Apps on Azure Blog

6 MIN READ

Vector Image Search using Azure OpenAI & AI Search: A Technical Guide

eladt

Microsoft

Jul 30, 2024

GitHub Repository: azure-ai-vision-search

Introduction

Vector image search uses AI to revolutionize how we find and retrieve images. This article explains how to combine Azure OpenAI and Azure AI Search for an efficient solution. We'll cover setup, deployment, and usage to guide AI developers and engineers. We'll focus on the search and vectorize methods in the function_app.py Python file, crucial for integrating Azure's AI services for vector image searches. This technology is ideal for applications like e-commerce and digital asset management.

We dive into the core functionalities of the Azure AI Search service, focusing on the search and vectorize methods in the function_app.py python file. These methods are pivotal in integrating Azure's AI services to perform vector image searches.

Prerequisites

An Azure account with an active subscription. Create an account for free.
An Azure Storage account for storing images. Create a storage account.
An Azure AI Search service for any tier and any region Create a service or find an existing service under your current subscription.
An Azure OpenAI service for any tier and any region. Create a service.
Azure Functions setup for processing Create python function.
Tools: Azure CLI, Visual Studio Code, and Postman for API testing.

AI Search Setup

Below are Azure AI Search schema files that define the index, indexer, and skillset used to store and process image data for efficient search and retrieval. These files are used to configure the Azure AI Search service to work with the vector image search solution.

> Action: Open the Azure AI Search service in the Azure portal and navigate to each section below to upload the corresponding JSON file.

1. Add Index

This defines the structure and schema of the search index, including specifying fields, data types, and attributes.

> Action: Go to the Indexes blade and create a new index using the JSON definition file vector-image-index-db.json.

2. Add Indexer

Set up an indexer to manage data ingestion from a source like Azure Storage to the search index.

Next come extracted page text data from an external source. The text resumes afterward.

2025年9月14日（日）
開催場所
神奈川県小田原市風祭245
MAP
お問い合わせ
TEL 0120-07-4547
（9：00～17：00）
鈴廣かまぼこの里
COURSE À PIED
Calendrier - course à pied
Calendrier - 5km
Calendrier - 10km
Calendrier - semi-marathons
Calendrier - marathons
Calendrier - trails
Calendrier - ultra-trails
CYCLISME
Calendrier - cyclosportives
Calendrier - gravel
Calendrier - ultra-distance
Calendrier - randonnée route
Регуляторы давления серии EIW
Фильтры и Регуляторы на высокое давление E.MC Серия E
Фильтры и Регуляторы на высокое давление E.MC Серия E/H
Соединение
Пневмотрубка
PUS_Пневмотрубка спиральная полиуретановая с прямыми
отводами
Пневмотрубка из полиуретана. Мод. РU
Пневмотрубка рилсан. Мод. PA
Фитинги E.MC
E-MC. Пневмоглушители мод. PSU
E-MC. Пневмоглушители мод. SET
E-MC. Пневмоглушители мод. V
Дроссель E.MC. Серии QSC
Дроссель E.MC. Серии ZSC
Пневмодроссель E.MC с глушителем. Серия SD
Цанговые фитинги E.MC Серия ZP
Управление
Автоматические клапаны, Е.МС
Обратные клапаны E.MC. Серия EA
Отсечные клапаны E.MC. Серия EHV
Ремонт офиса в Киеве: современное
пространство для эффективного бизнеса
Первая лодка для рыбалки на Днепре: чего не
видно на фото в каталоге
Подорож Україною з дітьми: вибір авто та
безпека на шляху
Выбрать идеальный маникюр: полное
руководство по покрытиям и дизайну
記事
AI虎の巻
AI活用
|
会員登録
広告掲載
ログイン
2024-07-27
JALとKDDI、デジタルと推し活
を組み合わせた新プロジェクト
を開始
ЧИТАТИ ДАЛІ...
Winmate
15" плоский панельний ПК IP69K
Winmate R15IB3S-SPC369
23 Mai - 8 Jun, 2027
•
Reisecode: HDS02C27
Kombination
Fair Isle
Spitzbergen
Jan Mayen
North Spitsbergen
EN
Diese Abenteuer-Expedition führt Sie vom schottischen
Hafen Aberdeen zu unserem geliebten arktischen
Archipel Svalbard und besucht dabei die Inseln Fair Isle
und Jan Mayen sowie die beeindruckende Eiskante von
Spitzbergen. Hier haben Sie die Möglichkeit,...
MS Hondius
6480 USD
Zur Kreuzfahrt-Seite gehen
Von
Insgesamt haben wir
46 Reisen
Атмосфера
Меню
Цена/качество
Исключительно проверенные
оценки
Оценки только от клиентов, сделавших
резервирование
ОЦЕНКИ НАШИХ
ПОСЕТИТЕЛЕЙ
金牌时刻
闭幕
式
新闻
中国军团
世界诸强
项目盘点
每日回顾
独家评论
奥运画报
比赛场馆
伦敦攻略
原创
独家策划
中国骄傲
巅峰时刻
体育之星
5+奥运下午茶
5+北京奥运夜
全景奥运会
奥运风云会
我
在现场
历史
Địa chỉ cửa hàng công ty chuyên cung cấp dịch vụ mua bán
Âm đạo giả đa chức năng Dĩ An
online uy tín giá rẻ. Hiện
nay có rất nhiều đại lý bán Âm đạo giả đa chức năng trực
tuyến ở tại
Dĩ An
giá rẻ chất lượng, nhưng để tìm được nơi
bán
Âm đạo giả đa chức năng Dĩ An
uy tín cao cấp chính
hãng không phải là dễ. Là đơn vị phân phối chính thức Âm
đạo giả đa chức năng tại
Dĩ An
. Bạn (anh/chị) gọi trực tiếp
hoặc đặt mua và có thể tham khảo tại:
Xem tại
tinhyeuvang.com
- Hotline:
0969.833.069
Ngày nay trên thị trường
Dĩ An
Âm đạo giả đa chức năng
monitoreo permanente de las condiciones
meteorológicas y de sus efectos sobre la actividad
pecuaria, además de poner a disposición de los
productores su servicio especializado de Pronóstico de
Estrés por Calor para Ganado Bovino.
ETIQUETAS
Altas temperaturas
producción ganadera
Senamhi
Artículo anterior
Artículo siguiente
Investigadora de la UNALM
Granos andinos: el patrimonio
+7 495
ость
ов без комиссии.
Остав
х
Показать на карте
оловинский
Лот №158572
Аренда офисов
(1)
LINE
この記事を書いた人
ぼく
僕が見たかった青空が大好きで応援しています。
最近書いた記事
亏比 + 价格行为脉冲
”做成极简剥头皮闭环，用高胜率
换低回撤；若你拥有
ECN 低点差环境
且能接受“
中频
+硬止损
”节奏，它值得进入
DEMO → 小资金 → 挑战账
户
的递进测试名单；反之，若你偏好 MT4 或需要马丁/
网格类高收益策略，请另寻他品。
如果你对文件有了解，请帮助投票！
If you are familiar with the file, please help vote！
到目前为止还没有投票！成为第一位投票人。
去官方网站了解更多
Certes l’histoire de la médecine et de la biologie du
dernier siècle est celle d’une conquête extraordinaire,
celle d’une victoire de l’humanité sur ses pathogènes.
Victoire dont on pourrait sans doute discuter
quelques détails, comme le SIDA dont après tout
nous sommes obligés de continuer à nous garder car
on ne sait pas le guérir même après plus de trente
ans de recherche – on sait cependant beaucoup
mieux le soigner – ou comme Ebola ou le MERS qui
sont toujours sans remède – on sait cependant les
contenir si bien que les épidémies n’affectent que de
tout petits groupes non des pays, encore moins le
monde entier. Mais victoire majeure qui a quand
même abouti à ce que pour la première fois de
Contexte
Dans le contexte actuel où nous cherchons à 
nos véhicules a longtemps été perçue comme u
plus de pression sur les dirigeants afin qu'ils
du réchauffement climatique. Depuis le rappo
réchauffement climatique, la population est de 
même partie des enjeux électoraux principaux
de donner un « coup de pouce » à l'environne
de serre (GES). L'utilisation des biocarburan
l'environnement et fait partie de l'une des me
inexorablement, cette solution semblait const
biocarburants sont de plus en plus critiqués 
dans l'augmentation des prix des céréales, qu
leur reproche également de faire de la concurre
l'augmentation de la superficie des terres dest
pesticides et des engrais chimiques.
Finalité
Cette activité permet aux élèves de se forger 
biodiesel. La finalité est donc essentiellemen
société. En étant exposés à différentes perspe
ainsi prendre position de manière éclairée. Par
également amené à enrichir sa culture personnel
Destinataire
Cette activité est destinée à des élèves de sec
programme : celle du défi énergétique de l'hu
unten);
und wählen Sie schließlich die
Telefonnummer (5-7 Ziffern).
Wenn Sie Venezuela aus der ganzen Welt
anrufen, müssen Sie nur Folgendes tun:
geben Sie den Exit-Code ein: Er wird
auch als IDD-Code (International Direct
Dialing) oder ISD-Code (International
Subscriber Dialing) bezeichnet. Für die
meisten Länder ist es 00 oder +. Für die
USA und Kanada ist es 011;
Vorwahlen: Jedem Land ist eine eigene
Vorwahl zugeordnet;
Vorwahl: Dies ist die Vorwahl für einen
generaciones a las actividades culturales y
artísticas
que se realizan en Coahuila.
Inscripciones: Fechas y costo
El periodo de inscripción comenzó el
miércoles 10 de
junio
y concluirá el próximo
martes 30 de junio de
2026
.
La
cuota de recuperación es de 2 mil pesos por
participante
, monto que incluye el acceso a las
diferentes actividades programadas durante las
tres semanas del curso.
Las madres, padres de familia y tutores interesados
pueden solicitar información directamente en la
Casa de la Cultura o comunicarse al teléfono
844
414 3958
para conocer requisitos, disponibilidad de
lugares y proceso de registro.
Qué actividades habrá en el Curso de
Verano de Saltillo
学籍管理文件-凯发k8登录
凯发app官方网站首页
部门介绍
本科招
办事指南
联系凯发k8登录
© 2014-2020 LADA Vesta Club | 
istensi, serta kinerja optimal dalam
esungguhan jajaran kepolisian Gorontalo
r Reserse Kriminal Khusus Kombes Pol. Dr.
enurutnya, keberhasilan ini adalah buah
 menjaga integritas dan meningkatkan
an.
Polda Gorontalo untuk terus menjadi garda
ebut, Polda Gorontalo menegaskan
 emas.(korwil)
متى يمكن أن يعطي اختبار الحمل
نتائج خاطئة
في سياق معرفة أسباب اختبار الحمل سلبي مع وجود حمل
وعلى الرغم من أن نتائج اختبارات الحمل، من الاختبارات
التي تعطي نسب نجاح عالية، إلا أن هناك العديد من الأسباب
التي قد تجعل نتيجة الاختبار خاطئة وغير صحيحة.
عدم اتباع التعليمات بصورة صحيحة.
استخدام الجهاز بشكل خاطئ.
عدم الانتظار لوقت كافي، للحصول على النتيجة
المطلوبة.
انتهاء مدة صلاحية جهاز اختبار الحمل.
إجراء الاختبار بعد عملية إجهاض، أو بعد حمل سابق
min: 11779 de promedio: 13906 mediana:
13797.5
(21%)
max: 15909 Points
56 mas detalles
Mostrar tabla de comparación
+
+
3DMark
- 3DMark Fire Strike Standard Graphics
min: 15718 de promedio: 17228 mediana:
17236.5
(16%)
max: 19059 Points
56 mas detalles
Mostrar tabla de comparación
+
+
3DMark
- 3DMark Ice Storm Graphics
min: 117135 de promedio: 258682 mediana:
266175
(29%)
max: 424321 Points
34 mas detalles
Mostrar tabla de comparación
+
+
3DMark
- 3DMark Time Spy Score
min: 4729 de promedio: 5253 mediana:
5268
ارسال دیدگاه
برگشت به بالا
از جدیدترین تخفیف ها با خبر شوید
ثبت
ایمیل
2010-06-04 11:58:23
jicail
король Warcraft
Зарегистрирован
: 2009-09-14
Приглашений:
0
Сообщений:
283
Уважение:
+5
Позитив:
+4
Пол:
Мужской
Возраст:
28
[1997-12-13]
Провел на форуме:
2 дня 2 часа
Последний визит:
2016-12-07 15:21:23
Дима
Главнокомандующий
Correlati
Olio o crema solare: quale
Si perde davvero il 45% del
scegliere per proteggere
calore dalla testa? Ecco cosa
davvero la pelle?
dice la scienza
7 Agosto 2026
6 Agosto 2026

> Action: Use the vector-image-indexer.json file in the Indexers blade to create a new indexer.

3. Add Skillset

Create a skillset to define the AI enrichment pipeline for image processing before indexing.

> Action: Use the JSON definition file vector-image-skillset.json to create a new skillset in the Skillsets blade.

These components work together to enable the ingestion, transformation, and indexing of image data, allowing efficient search and retrieval using Azure AI Search service, with the indexer triggering the vectorize Azure Function for handling image embeddings.

Azure Function Setup

Variables

Configuration variables are stored in the local.settings.json file and should be set as part of the Azure Function Environment variables blade. Key variables to configure include:

export AZURE_OPENAI_API_KEY=<Your Azure OpenAI API Key>
export AZURE_OPENAI_ENDPOINT=<Your Azure OpenAI Endpoint>
export OPEN_AI_MODEL=gpt-35-turbo
export API_VERSION=2024-02-01
export AI_VISION_ENDPOINT=<Your Azure Vision Endpoint>
export AI_VISION_API_KEY=<Your Azure Vision API Key>
export AI_SEARCH_SERVICE_ENDPOINT=<Your Azure Search Service Endpoint>
export AZURE_SEARCH_ADMIN_KEY=<Your Azure Search Admin Key>
export AI_SEARCH_INDEX_NAME=<Your Azure Search Index Name>
export ACCOUNT_KEY=<Your Account Key>

> Action: Set these variables in the Azure Function App Configuration blade.

GitHub Action Workflow

The function is being deployed automatically using a GitHub Action workflow. The function app is responsible for processing image data and performing similarity searches using Azure AI Search. The function app consists of two main methods: vectorize and search.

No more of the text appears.